Na prática, muitas equipas de segurança maduras acabam por adotar as duas em conjunto: Cloudflare Access para o perímetro de aplicações voltadas a utilizadores finais, Tailscale para a malha de infraestrutura interna. Se só pode escolher uma, a pergunta a fazer é simples: o problema que quer resolver é “ligar dispositivos entre si” ou “proteger o acesso a aplicações específicas”? A resposta a essa pergunta escolhe a ferramenta por si.
Perguntas frequentes
O Tailscale substitui completamente uma VPN tradicional?
Para a maioria dos casos de uso de acesso remoto a servidores e infraestrutura, sim. Para cenários que exigem inspeção profunda de tráfego web ou filtragem de conteúdo ao nível de gateway, o Tailscale sozinho não cobre essas funções, sendo necessário combiná-lo com outras ferramentas.

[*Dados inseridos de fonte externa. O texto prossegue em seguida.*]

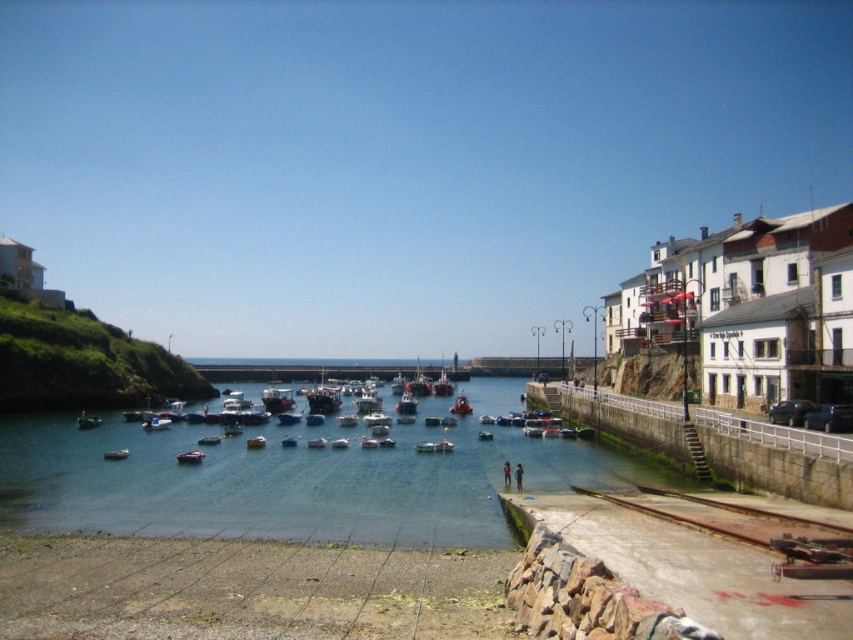 Question: Can you confirm if metallic silver boat at center is positioned above white matte boat at center?

Choices:
 (A) no
 (B) yes

Answer: (B)

Question: Which object is positioned farthest from the metallic silver boat at center?

Choices:
 (A) metallic silver boat at lower left
 (B) metallic gray boat at lower left
 (C) metallic gold boat at center
 (D) blue matte boat at center

Answer: (B)

Question: Is orange fiberglass boat at center to the right of metallic gold boat at center from the viewer's perspective?

Choices:
 (A) no
 (B) yes

Answer: (B)

Question: Which of these objects is positioned farthest from the blue matte boat at center?

Choices:
 (A) metallic silver boat at center
 (B) white matte boat at center
 (C) metallic silver boat at lower left
 (D) metallic gray boat at lower left

Answer: (B)

Question: Among these objects, which one is farthest from the camera?

Choices:
 (A) blue matte boat at center
 (B) metallic gray boat at lower left
 (C) white plastic boat at center
 (D) white matte boat at center

Answer: (A)

Question: Is metallic gray boat at lower left positioned in front of metallic gold boat at center?

Choices:
 (A) no
 (B) yes

Answer: (A)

O Cloudflare Access funciona sem os outros produtos Cloudflare?
Sim, o Access pode ser usado de forma isolada, mas o valor completo da suite Zero Trust só aparece quando combinado com outros módulos do Cloudflare One, como o gateway web seguro e o isolamento de navegador remoto.

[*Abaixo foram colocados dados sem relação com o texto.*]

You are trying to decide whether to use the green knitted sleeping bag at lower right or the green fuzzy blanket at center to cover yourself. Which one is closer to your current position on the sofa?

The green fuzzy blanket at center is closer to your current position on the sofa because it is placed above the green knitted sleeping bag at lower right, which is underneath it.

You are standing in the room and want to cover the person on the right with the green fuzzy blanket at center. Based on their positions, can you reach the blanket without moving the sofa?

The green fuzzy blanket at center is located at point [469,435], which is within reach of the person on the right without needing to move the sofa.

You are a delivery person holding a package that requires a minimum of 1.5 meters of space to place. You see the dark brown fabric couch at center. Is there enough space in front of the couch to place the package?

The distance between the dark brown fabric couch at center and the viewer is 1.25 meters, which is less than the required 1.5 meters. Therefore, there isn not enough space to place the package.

É seguro usar o plano gratuito do Tailscale numa pequena empresa?
Para equipas até 6 utilizadores, o plano Personal oferece a mesma base criptográfica WireGuard dos planos pagos. A diferença está em funcionalidades administrativas como SCIM e verificação de postura via MDM, ausentes no nível gratuito.
Qual das duas plataformas tem menor latência?
Depende do padrão de tráfego. Para ligações diretas entre dispositivos, o modelo em malha do Tailscale tende a vencer por evitar saltos intermédios. Para acesso a aplicações web centralizadas, a rede de periferia global da Cloudflare compensa a distância extra do modelo de proxy.
As duas plataformas cumprem requisitos do NIS2 em Portugal?
Ambas oferecem registo de acesso e controlos de identidade que ajudam a cumprir exigências de auditoria, mas nenhuma garante conformidade automática. O regime NIS2 exige avaliação de risco e processos organizacionais que vão além da ferramenta técnica escolhida.
É possível migrar de uma plataforma para a outra sem interrupção de serviço?
Sim, desde que a migração seja feita em fases, com as duas plataformas a correr em paralelo durante algumas semanas antes de desligar a solução antiga, como descrito no guia de migração acima.
O Tailscale ou o Cloudflare Access tiveram vulnerabilidades graves recentemente?
O Tailscale divulgou publicamente três episódios relevantes em 2026, incluindo uma falha de negação de serviço (TS-2026-008) corrigida na versão 1.98.9. A Cloudflare não tem, nos registos públicos consultados, um CVE nomeado especificamente para o componente Access no mesmo período.
Qual das duas ferramentas é melhor para uma startup pequena?
Para uma equipa técnica pequena que só precisa de ligar portáteis a servidores de desenvolvimento, o plano gratuito do Tailscale costuma bastar. Se a startup já tem várias aplicações web internas expostas a colaboradores remotos, o plano gratuito do Cloudflare Access pode ser suficiente e evita instalar clientes em cada dispositivo.